Sunderland Association Football Club was founded in 1880  as Sunderland & District Teachers Association Football Club by James Allan. They turned professional in 1885. Sunderland won their first Football League championship in the 1891–92 season two years after joining the league. They won the next Football League First Division on three occasions in four seasons; in 1892, 1893 and 1895, separated by a runner-up spot in 1894. In the 1901–02 season, Sunderland won their fifth Football League First Division championship. They came close to completing the "league and cup double" in the 1912–13 season, winning the league but losing to Aston Villa in the 1913 FA Cup Final.
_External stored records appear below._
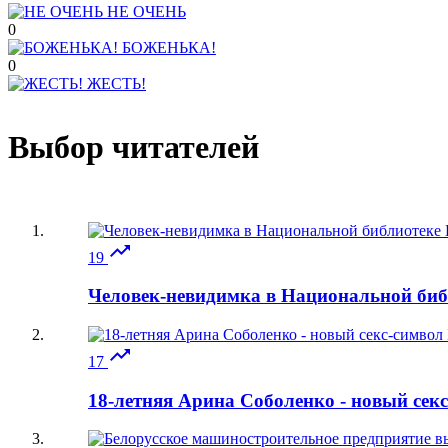
НЕ ОЧЕНЬ
0
БОЖЕНЬКА!
0
ЖЕСТЬ!
Выбор читателей

19
Человек-невидимка в Национальной биб

17
18-летняя Арина Соболенко - новый сек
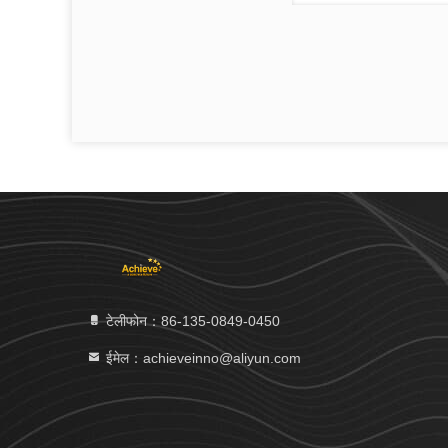
टेलीफोन：86-135-0849-0450
ईमेल：achieveinno@aliyun.com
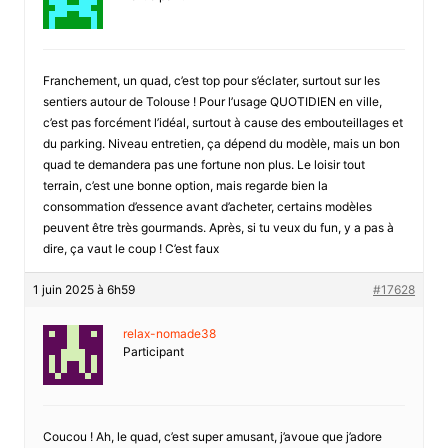
Franchement, un quad, c’est top pour s’éclater, surtout sur les
sentiers autour de Tolouse ! Pour l’usage QUOTIDIEN en ville,
c’est pas forcément l’idéal, surtout à cause des embouteillages et
du parking. Niveau entretien, ça dépend du modèle, mais un bon
quad te demandera pas une fortune non plus. Le loisir tout
terrain, c’est une bonne option, mais regarde bien la
consommation d’essence avant d’acheter, certains modèles
peuvent être très gourmands. Après, si tu veux du fun, y a pas à
dire, ça vaut le coup ! C’est faux
1 juin 2025 à 6h59
#17628
relax-nomade38
Participant
Coucou ! Ah, le quad, c’est super amusant, j’avoue que j’adore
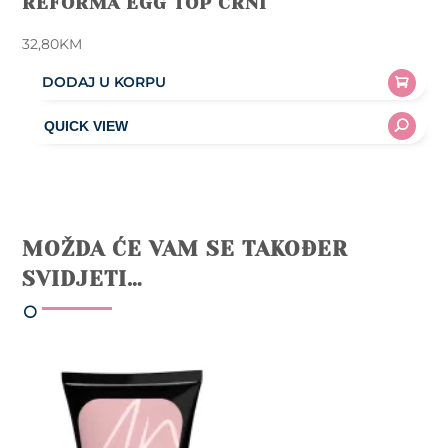
REFORMA EGG TOP CRNI
32,80
KM
DODAJ U KORPU
MOŽDA ĆE VAM SE TAKOĐER
SVIDJETI…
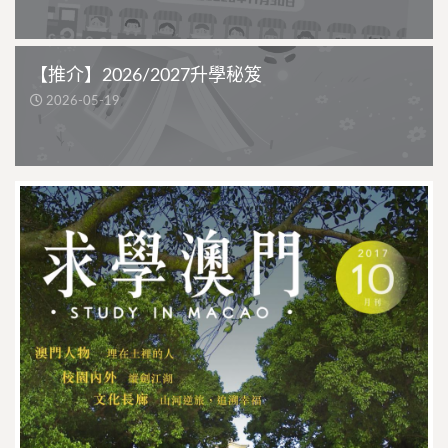
【推介】2026/2027升學秘笈
2026-05-19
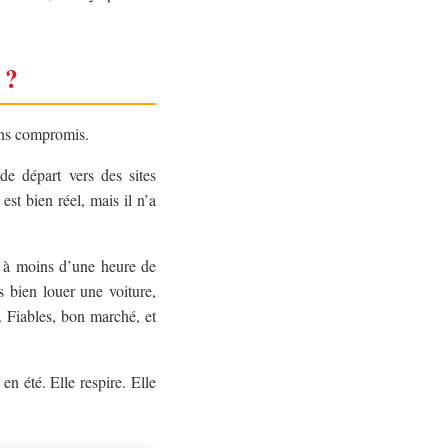
 ?
sans compromis.
de départ vers des sites
est bien réel, mais il n’a
t à moins d’une heure de
s bien louer une voiture,
. Fiables, bon marché, et
en été. Elle respire. Elle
The team's next success came in the 1935–36 season when they won the League Championship and also the Charity Shield. They had not won the FA Cup until the 1936–37 season when they defeated Preston North End in the 1937 FA Cup Final. Sunderland entered The Football League in 1890 and were not relegated from the top division until the 1957–58 season; a total of 58 seasons in the highest division of England. Their next trophy came in the 1973 FA Cup Final as they beat Leeds United 1–0. They reached the 1985 Football League Cup Final but finished as runners-up to Norwich City after being beaten 1–0. In the 1986–87 season Sunderland were relegated to the Football League Third Division for the first time in their history under the management of Lawrie McMenemy, they however, returned to the second division the following season as champions–their lowest position in the English football league system until 2019. Their first appearance in the Premier League came in the 1996–97 season after being promoted as champions from Division One. They were relegated after a single campaign but won promotion as Champions again in the 1998/99 season acquiring 105 points on the way, a second tier record at the time. Sunderland gained just 15 points in the 2005–06 season, which set the record for the lowest number of points in a top flight season for 3 points for a win, which has since been eclipsed by Derby County.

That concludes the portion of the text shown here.